@blatham,
blatham wrote:
Quote:georgeob: left wing advocates of extended government management and control of individual affairs
Me: To what, exactly, do you refer? Which individual affairs does someone like me wish to control?
georgeob
Quote:you can start with individual health care choices, parental choices for public education and charter schools, religious freedom, and gun ownership.
I believe you have framed the issues below in accordance with your own point of view, and not mine, which is very different. I am more interested in preserving my individual freedom of choice than I am with government-imposed systems that usually function less well than do those in free markets.
blatham wrote:, - individual health care choices
Here in BC, there is no restriction on which doctor I see. It's personal choice (as anywhere, subject to available doctors in your region who have additional patient capacity). If I'm not happy, I seek and see another.
Individuals earning more than $42,000 per year pay $75 monthly for all services - doctors and any hospital expenses. Medications are extra but are heavily subsidized
Everyone gets covered and treated. Poverty or financial distress become irrelevant.

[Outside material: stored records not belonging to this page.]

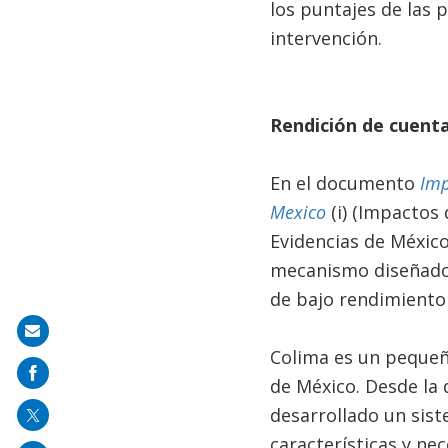
los puntajes de las
intervención.
Rendición de cuenta
En el documento
Imp
Mexico
(i) (Impactos
Evidencias de Méxic
mecanismo diseñado 
de bajo rendimiento
Share
Colima es un pequeño
on
de México. Desde la 
mail
desarrollado un sist
características y nec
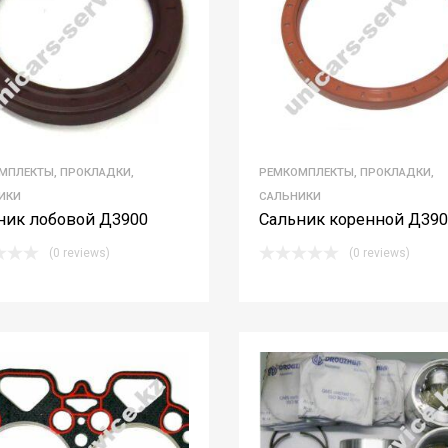
МПЛЕКТЫ, ПРОКЛАДКИ,
РЕМКОМПЛЕКТЫ, ПРОКЛАДКИ,
ИКИ
САЛЬНИКИ
ник лобовой Д3900
Сальник коренной Д390
(0 reviews)
(0 reviews)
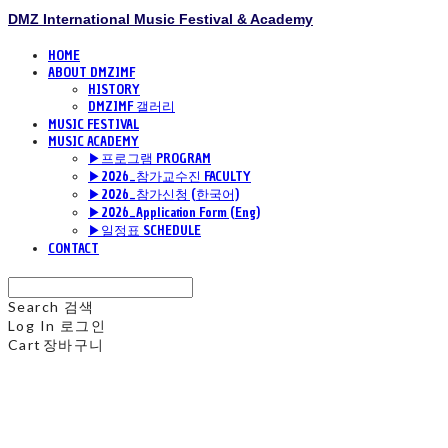
DMZ International Music Festival & Academy
HOME
ABOUT DMZIMF
HISTORY
DMZIMF 갤러리
MUSIC FESTIVAL
MUSIC ACADEMY
▶프로그램 PROGRAM
▶2026_참가교수진 FACULTY
▶2026_참가신청 (한국어)
▶2026_Application Form (Eng)
▶일정표 SCHEDULE
CONTACT
Search
검색
Log In
로그인
Cart
장바구니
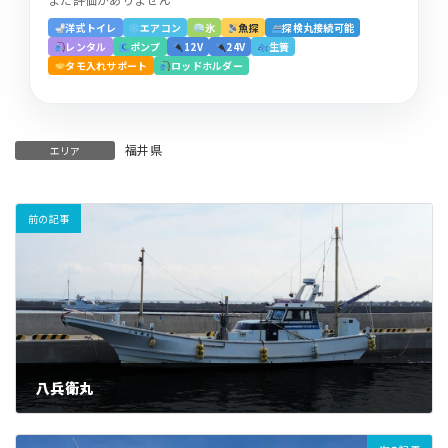
洋式トイレ
エアコン
氷
魚探
探検丸接続可能
レンタル
ポンプ
12V
24V
生簀
タモ入れサポート
ロッドホルダー
福井県
エリア
前の記事
八兵衛丸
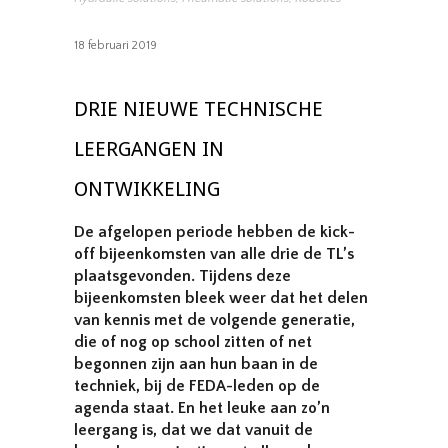
18 februari 2019
DRIE NIEUWE TECHNISCHE
LEERGANGEN IN
ONTWIKKELING
De afgelopen periode hebben de kick-
off bijeenkomsten van alle drie de TL’s
plaatsgevonden. Tijdens deze
bijeenkomsten bleek weer dat het delen
van kennis met de volgende generatie,
die of nog op school zitten of net
begonnen zijn aan hun baan in de
techniek, bij de FEDA-leden op de
agenda staat. En het leuke aan zo’n
leergang is, dat we dat vanuit de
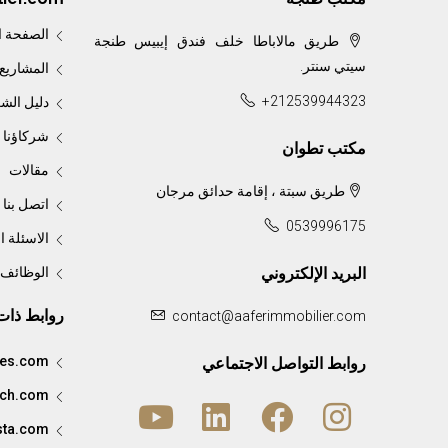
الصفحة ا
طريق مالاباطا خلف فندق إيبيس طنجة
سيتي سنتر.
المشاريع
+212539944323
دليل الش
شركاؤنا
مكتب تطوان
مقالات
طريق سبتة ، إقامة حدائق مرجان
اتصل بنا
BORJ AL ANDALOUS III — L’élégance au ser
0539996175
الاسئلة ا
البريد الإلكتروني
الوظائف
روابط ذات
contact@aaferimmobilier.com
ees.com
روابط التواصل الاجتماعي
ement a été
ach.com
ista.com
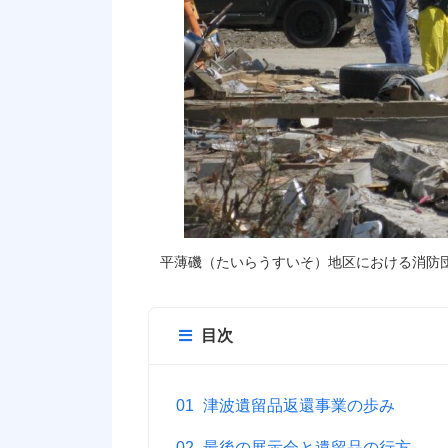
平薄磯（たいらうすいそ）地区における消防団
目次
津波遺留品返還事業の歩み
最後の展示会と遺留品の行方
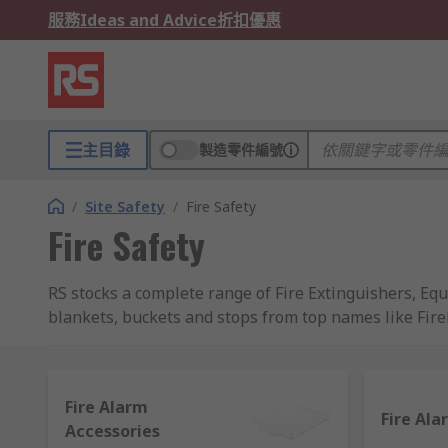
服務
Ideas and Advice
折扣優惠
主目錄
製造零件編號
/
Site Safety
/
Fire Safety
Fire Safety
RS stocks a complete range of Fire Extinguishers, Eq
blankets, buckets and stops from top names like Fireb
buildings as per the guidance of the 9 elements of a 
Security
Fire Alarm
Fire Ala
Accessories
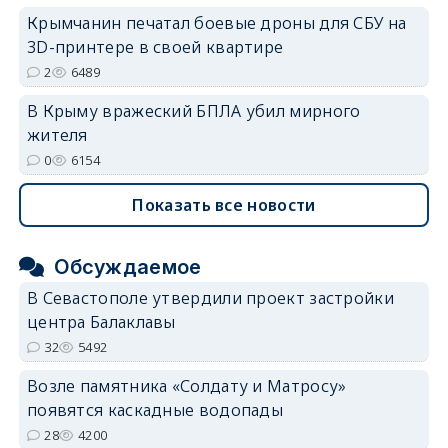
Крымчанин печатал боевые дроны для СБУ на
3D-принтере в своей квартире
2
6489
В Крыму вражеский БПЛА убил мирного
жителя
0
6154
Показать все новости
Обсуждаемое
В Севастополе утвердили проект застройки
центра Балаклавы
32
5492
Возле памятника «Солдату и Матросу»
появятся каскадные водопады
28
4200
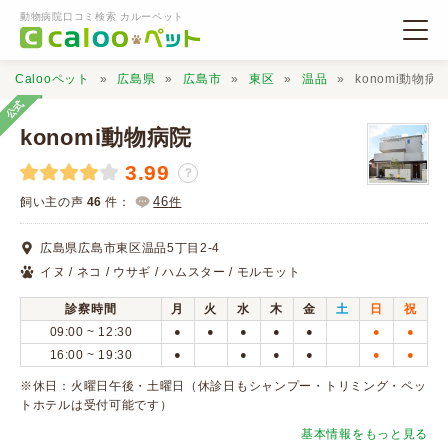
動物病院口コミ検索 カルーペット
Calooペット
広島県
広島市
東区
温品
konomi動物病
公式
konomi動物病院
3.99
？
動物病院検索
46
飼い主の声
46
件：
件
広島県広島市東区温品5丁目2-4
口コミ検索
イヌ / ネコ / ウサギ / ハムスター / モルモット
診察時間
月
火
水
木
金
土
日
祝
Calooペットとは？
09:00 ~ 12:30
●
●
●
●
●
●
●
16:00 ~ 19:30
●
●
●
●
●
●
口コミ投稿
※休日：火曜日午後・土曜日（休診日もシャンプー・トリミング・ペッ
トホテルは受付可能です）
基本情報をもっと見る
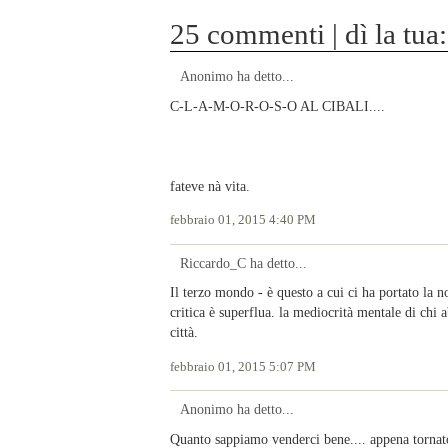
25 commenti | dì la tua:
Anonimo ha detto...
C-L-A-M-O-R-O-S-O AL CIBALI....
fateve nà vita.
febbraio 01, 2015 4:40 PM
Riccardo_C ha detto...
Il terzo mondo - è questo a cui ci ha portato la n
critica è superflua. la mediocrità mentale di chi
città.
febbraio 01, 2015 5:07 PM
Anonimo ha detto...
Quanto sappiamo venderci bene.... appena tornat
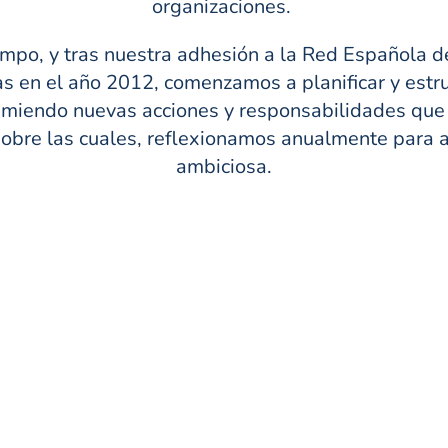
organizaciones.
empo, y tras nuestra adhesión a la Red Española 
s en el año 2012, comenzamos a planificar y estru
miendo nuevas acciones y responsabilidades que
sobre las cuales, reflexionamos anualmente para 
ambiciosa.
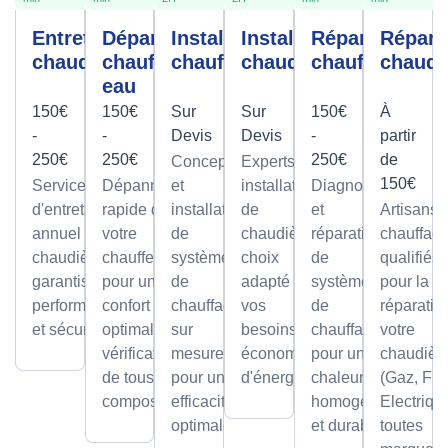
Entretien
Dépannage
Installation
Installation
Réparation
Répara
chaudière
chauffe-
chauffage
chaudière
chauffage
chaudi
eau
150€
150€
Sur
Sur
150€
À
-
-
Devis
Devis
-
partir
250€
250€
250€
de
Conception
Experts en
150€
Service
Dépannage
et
installation
Diagnostic
d'entretien
rapide de
installation
de
et
Artisans
annuel pour
votre
de
chaudières,
réparation
chauffagi
chaudières,
chauffe-eau
systèmes
choix
de
qualifiés
garantissant
pour un
de
adapté à
systèmes
pour la
performance
confort
chauffage
vos
de
réparatio
et sécurité.
optimal avec
sur
besoins et
chauffage
votre
vérification
mesure,
économies
pour une
chaudièr
de tous les
pour une
d'énergie.
chaleur
(Gaz, Fio
composants.
efficacité
homogène
Electriqu
optimale.
et durable.
toutes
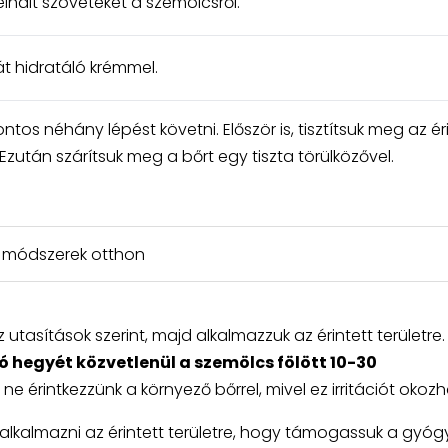
 elhalt szöveteket a szemölcsről.
át hidratáló krémmel.
os néhány lépést követni. Először is, tisztítsuk meg az ér
Ezután szárítsuk meg a bőrt egy tiszta törülközővel.
ny módszerek otthon
z utasítások szerint, majd alkalmazzuk az érintett területre.
 hegyét közvetlenül a szemölcs fölött 10-30
ne érintkezzünk a környező bőrrel, mivel ez irritációt okozh
lkalmazni az érintett területre, hogy támogassuk a gyógy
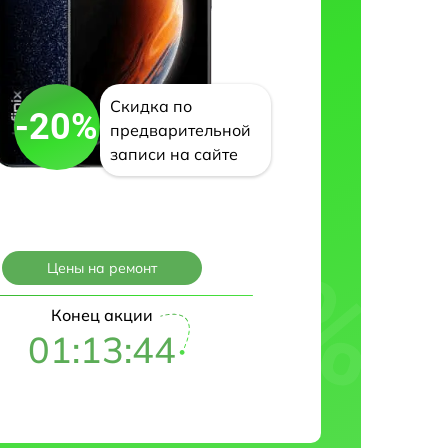
Скидка по
-20%
предварительной
записи на сайте
Цены на ремонт
Конец акции
01:13:43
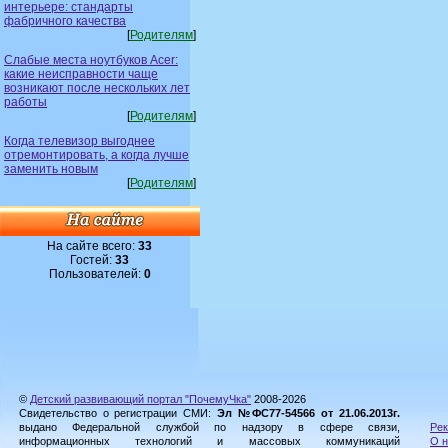
интерьере: стандарты
фабричного качества
[
Родителям
]
Слабые места ноутбуков Acer:
какие неисправности чаще
возникают после нескольких лет
работы
[
Родителям
]
Когда телевизор выгоднее
отремонтировать, а когда лучше
заменить новым
[
Родителям
]
На сайте всего:
33
Гостей:
33
Пользователей:
0
©
Детский развивающий портал "ПочемуЧка"
2008-2026
Свидетельство о регистрации СМИ:
Эл №ФС77-54566 от 21.06.2013г.
выдано Федеральной службой по надзору в сфере связи,
Рек
информационных технологий и массовых коммуникаций
О н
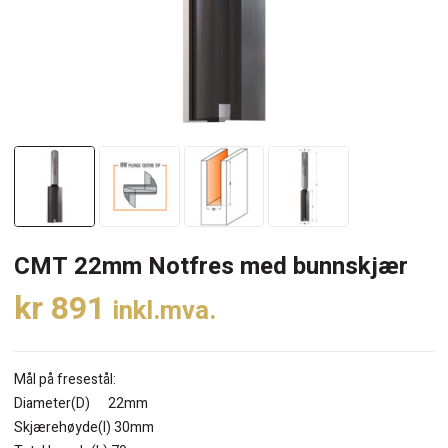
CMT 22mm Notfres med bunnskjær
kr
891
inkl.mva.
Mål på fresestål:
Diameter(D) 22mm
Skjærehøyde(I) 30mm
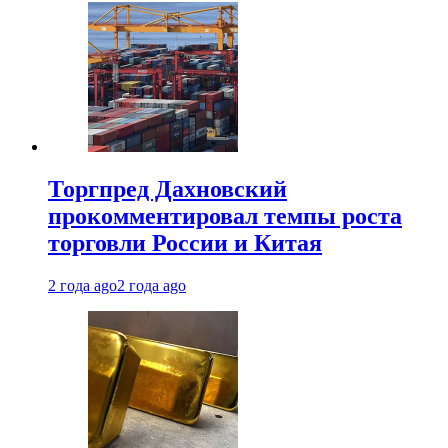
Торгпред Дахновский
прокомментировал темпы роста
торговли России и Китая
2 года ago
2 года ago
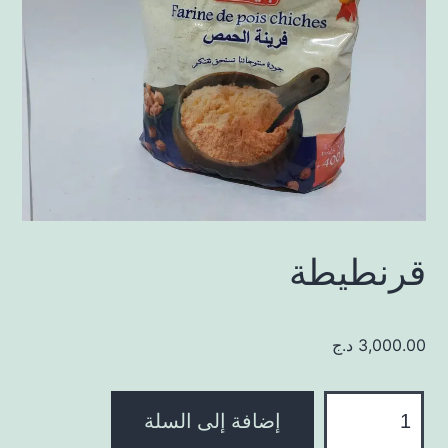
قرنطيطة
3,000.00
د.ج
كمية
إضافة إلى السلة
قرنطيطة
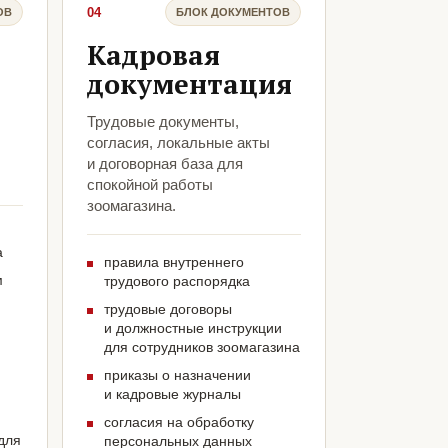
04
ОВ
БЛОК ДОКУМЕНТОВ
Кадровая
документация
Трудовые документы,
согласия, локальные акты
и договорная база для
спокойной работы
зоомагазина.
а
правила внутреннего
м
трудового распорядка
трудовые договоры
и должностные инструкции
для сотрудников зоомагазина
приказы о назначении
и кадровые журналы
согласия на обработку
для
персональных данных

Our Medicare system permits a choice of doctors (subject to availability) as well. However. in Coastal California, only a minority of medical practitioners participate in the government programs. The rest have opted out, as bureaucratically imposed price limits and productivity standards & protocols have multiplied. Indeed, many don’t participate in or accept managed-care private insurance programs either, and as the micromanagement of third parties rises, more and more doctors opt out. (Poor Bernie Sanders doesn’t yet understand that doctors here are free agents and not yet chattels of a Socialist government.
I wouldn’t buy a government-produced automobile or frequent a government-managed restaurant or club. Why should I then seek or frequent a government- managed health care system designed by politicians and managed by bureaucrats? I prefer a direct relationship with my doctor without an uninvited third party between us; quick access to specialists when needed; and a client-focused, fairly pleasant experience overall. One can get that only in a free market system with unfettered client choice.
blatham wrote:- parental choices for public education and charter schools
The only restrictions here are related to geography with exception of choice options for French immersion or regular English-based schools …..
Some private schools are funded @50% or 35% of local school district rates. These schools must be non-profit operations, employ provincially certified teachers, have curricula consistent with provincial curricula and maintain adequate facilities.
Similar arguments obtain here as well. Our public schools are generally disasters run by misguided and autonomous bureaucracies (and a corrupt Teachers union). A few, mostly in wealthy and Liberal monocultural neighborhoods are tolerable. They have long been operated in accordance with once fashionable Humanist doctrines (John Dewey, Carl Rogers, et.al.) with which I do not agree.
All four of our children were educated in Catholic Elementary and High schools, with fairly rigorous academic standards, and in accord with a moral philosophy with which I agree. All welcomed a high degree of parental involvement and oversight- unlike our Public Schools.
Our five grandchildren have followed the same pattern as well – except one, the child of my oldest daughter – a very strong-willed ball buster whom we affectionately know as “Spider Woman” due to her overbearing ways. Daughter Elsa is cut from the same cloth and attends a private secular high school here in the Bay area, that interestingly has a curriculum much like the one I experienced long ago at Gonzaga HS (she’s even reading Virgil and Horace …. in Latin!) . She is one of but a few conservative-minded students in the school, but, like her mother, she doesn't feel outnumbered.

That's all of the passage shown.